I’ve found myself complaining a lot over the last few weeks. It’s not sitting well. Whilst I have bouts of gloom, I’m not generally a complainer. I’m a keeper of gratitude diaries, a giver of personal pep talks, a reluctant Pollyanna. Counting my blessings is second nature – I’m aware it’s not hard – I have food, warmth, safe home. Still these last few weeks I hear myself moaning about things that shouldn’t bother me – trees blocking a bit more light in my yard than I’d like (SAD begins to creep around at this time of year) envy of those with big skies and wide views, moaning about a misplaced sock or overlooked watering. I don’t like what I’m hearing.

Alongside this is an utter lack of creativity. Not a note, a scrap and scribble.  I can barely read let alone write. I’m not sure if my brain is just overwhelmed by the awfulness in the news (although that’s usually fuel not foe) or I’m having to readjust to being in social situations after several months of solitude. It feels like the good creative part of my brain has twisted shut, and all that seeps out are petty grumbles.

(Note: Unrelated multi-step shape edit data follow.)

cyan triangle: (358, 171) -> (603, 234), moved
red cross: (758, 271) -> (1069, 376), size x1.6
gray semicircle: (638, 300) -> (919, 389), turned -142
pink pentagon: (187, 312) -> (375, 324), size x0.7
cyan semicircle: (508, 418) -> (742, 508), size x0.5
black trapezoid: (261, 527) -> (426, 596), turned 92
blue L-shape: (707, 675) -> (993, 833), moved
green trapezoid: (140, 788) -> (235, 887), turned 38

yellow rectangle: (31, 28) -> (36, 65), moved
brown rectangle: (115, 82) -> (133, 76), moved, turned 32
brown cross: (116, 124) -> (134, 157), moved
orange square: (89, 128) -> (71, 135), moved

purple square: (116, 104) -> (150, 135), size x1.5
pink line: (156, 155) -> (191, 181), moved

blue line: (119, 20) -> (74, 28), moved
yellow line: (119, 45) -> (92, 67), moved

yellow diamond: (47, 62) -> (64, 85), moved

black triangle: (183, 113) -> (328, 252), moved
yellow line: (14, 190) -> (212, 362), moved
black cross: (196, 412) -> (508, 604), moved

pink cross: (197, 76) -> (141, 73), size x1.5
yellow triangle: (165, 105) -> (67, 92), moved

Perhaps I just need a change of scene – like many people I’ve only left my home county once since the beginning of March. It’s not a terrible place to be by any means, but think the fact that many of my anchors, the things that make me feel like me, have been removed has left me a little rudderless. I miss the rush and collectivism of live music; I miss travelling to different places and seeing the similarities in human nature as well as the vast differences in culture.  I miss the way the light falls differently, the new scents that characterise a country. I miss living.

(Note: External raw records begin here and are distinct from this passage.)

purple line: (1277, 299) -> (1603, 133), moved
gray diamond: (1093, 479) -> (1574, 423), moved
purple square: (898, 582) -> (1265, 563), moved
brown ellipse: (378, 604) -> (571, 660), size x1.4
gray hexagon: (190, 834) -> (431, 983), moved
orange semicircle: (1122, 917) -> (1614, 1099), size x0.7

Missing these things is a privilege in itself of course. It means I’ve travelled, been able to afford both money and time to enjoy music. It means I have a partner who genuinely loves the things I love. My normal doesn’t suit everyone, and the world’s normal certainly didn’t suit me. At the beginning of lockdown, I was of the mind that it was quite nice, having all these gigs streamed, and joining various zoom quizzes, being able to go to museums and galleries online – things that M.E. has curtailed in real life. Six months in I’ve realised that these things are only a sticking plaster. I need that feeling of being with people I feel myself with, that feeling of community, of a common love and it doesn’t happen through a screen. I know that the future is bound to be different, but I’m scared we are going to lose the things that make being human a rich and vivid thing. The curated perfection of a screen is no match for a flawed, emotionally charged performance, or that moment when I stand back from a painting in a gallery and feel my synapses fizz with excitement. It’s no match for sitting around laughing a daft tv program with friends you’ve not seen for years, sitting down to share food you’ve cooked together, no match for the excitement of walking into a dingy nightclub an hearing the music you love, knowing it’s going to be a good night.

I feel curiously better now I’ve written this – I’m not a complainer. I’m just struggling a bit with being in one place for six months and so everything from overgrown trees to misplaced socks is starting to feel too much too Pollyanna my way out of. Reading back, this seems like a normal enough response to a six month lockdown.

Hopefully creativity will spring back soon. Until then, wear your mask, wash your hands, read widely and critically.